We have another appellate court case that emphasizes that point quiet well in Stratford v. Winterbottom.
The case involves a town and one of its employees. The town gave the employee an employment agreement that stated:
Based upon the annual performance evaluation, and at the [m]ayor’s sole discretion and recommendation, the base salary may be increased on July 1 of each fiscal year, subject to the approval of the [council], which by Charter fixes the salaries of all mayoral appointees.
The issue? The town reduced the employee’s salary. The question for the Appellate Court was whether the town had permission to do so.

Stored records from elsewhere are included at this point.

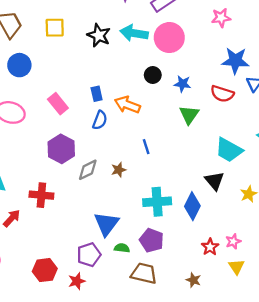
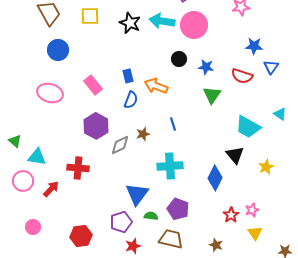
blue star: (235, 61) -> (254, 46), size x0.7
brown star: (119, 170) -> (143, 134), moved
cyan cross: (157, 202) -> (170, 166), moved
red star: (77, 281) -> (133, 246), moved

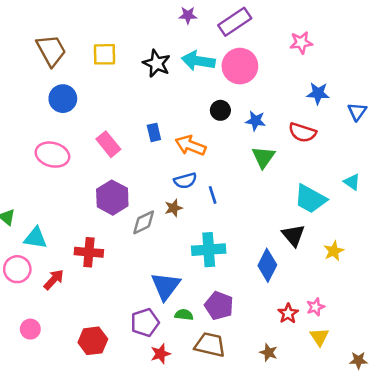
blue triangle: (271, 67) -> (357, 112), moved
blue semicircle: (131, 100) -> (185, 181), moved, turned 54

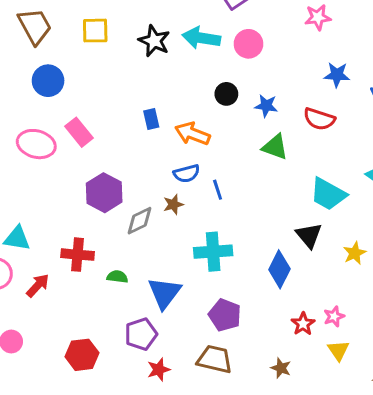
pink circle: (240, 66) -> (248, 44), size x0.7
pink rectangle: (108, 144) -> (79, 132), moved
green triangle: (263, 157) -> (275, 147), turned -45
green semicircle: (184, 315) -> (117, 277), moved

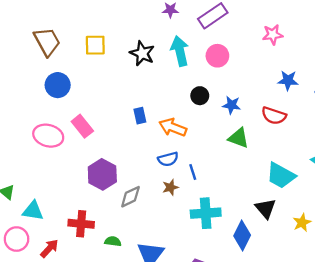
cyan arrow: (201, 38) -> (180, 51), turned 68
brown star: (173, 204) -> (170, 187), moved
cyan cross: (213, 252) -> (206, 213), moved

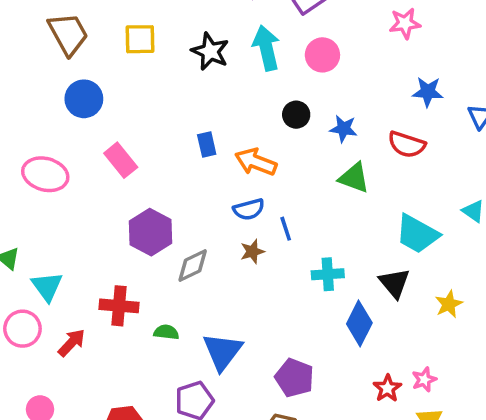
pink ellipse: (48, 136) -> (45, 174), moved
cyan triangle: (33, 211) -> (47, 287), turned 45
cyan cross: (206, 213) -> (328, 274), moved, size x0.7

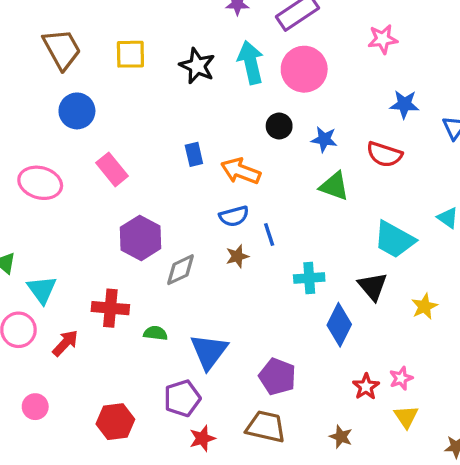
pink circle: (322, 55) -> (304, 69), size x1.4

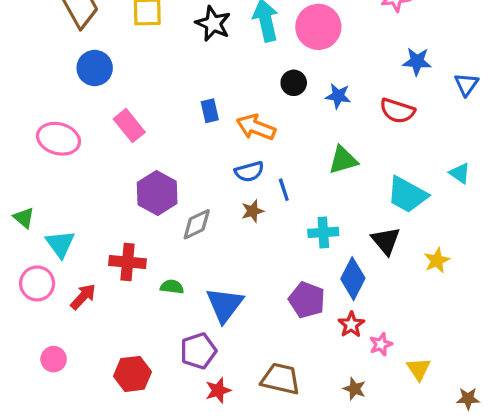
green triangle: (334, 186) -> (343, 160), moved, turned -36
purple pentagon: (277, 377) -> (307, 300), moved
pink star: (401, 378) -> (381, 344), moved
red star: (366, 387) -> (351, 325), moved

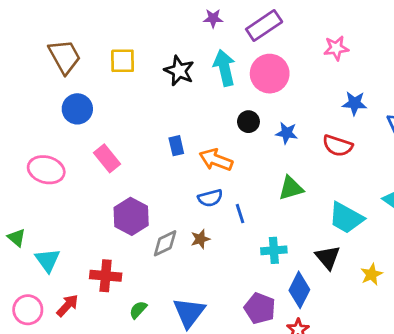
brown star: (253, 211) -> (200, 239), moved
pink circle: (37, 283) -> (28, 310), moved
green semicircle: (172, 287) -> (138, 310), moved, turned -54

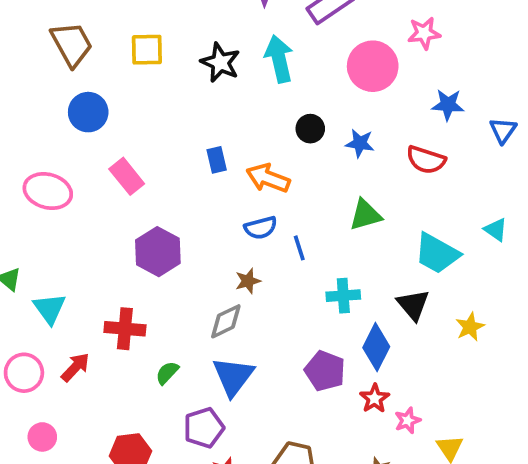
pink circle: (270, 74) -> (373, 66), moved
gray diamond: (165, 243) -> (226, 321), moved

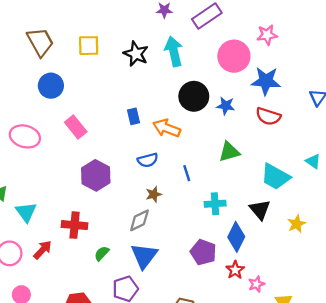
blue star: (448, 105) -> (266, 81), moved, size x1.4
black circle: (310, 129) -> (194, 96), size x1.6
blue semicircle: (261, 228) -> (148, 160), moved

No way, says the Appellate Court. By including increases but not mentioning decreases, the employer is reading too much into the agreement; it simply does not have the power to do so.
Yes, the court acknowledged, the employee was at-will but that at-will clause was never used by the employer and the employee never consented to the change in salary.
Ken Adams of Adams on Contract Drafting, did a quick post about this from a contract drafting perspective last night after I mentioned it on Twitter. I recommend the whole post, but here’s the key point:
A grant of discretion to do one thing doesn’t necessarily equal a prohibition against doing other things. If a mother tells her son that he may play video games, it wouldn’t necessarily follow that she’s thereby forbidding him from engaging in any alternative activity.
But the presumption that a grant of discretion doesn’t also entail prohibition comes up against what this manual refers to as “the expectation of relevance.” (Relevance is a principle of linguistics. According to The Cambridge Grammar of the English Language, at 38, “A central principle in pragmatics . . . is that the addressee of an utterance will expect it to be relevant, and will normally interpret it on that basis.”) The more specific a grant of discretion is, the more likely it is that the reader would conclude that the discretion is limited—otherwise there would be no point in being so specific. And the more likely a court would be to invoke the arbitrary principle of interpretation expressio unius est exclusio alterius—the expression of one thing implies the exclusion of others.
So, what’s an employer to do? Well, a salary clause can be written in a variety of ways. Consider that the employer may “revise” the salary at any time or “change” it. Or perhaps the employer can be more direct that it may “increase or decrease” the salary based on a variety of factors. Some employers may choose to avoid discussing it altogether which would be an interesting question of contract interpretation then.
Whatever you choose, make sure the agreement accurately reflects what you intend. Otherwise, you may not have the discretion to change something that thought was implied.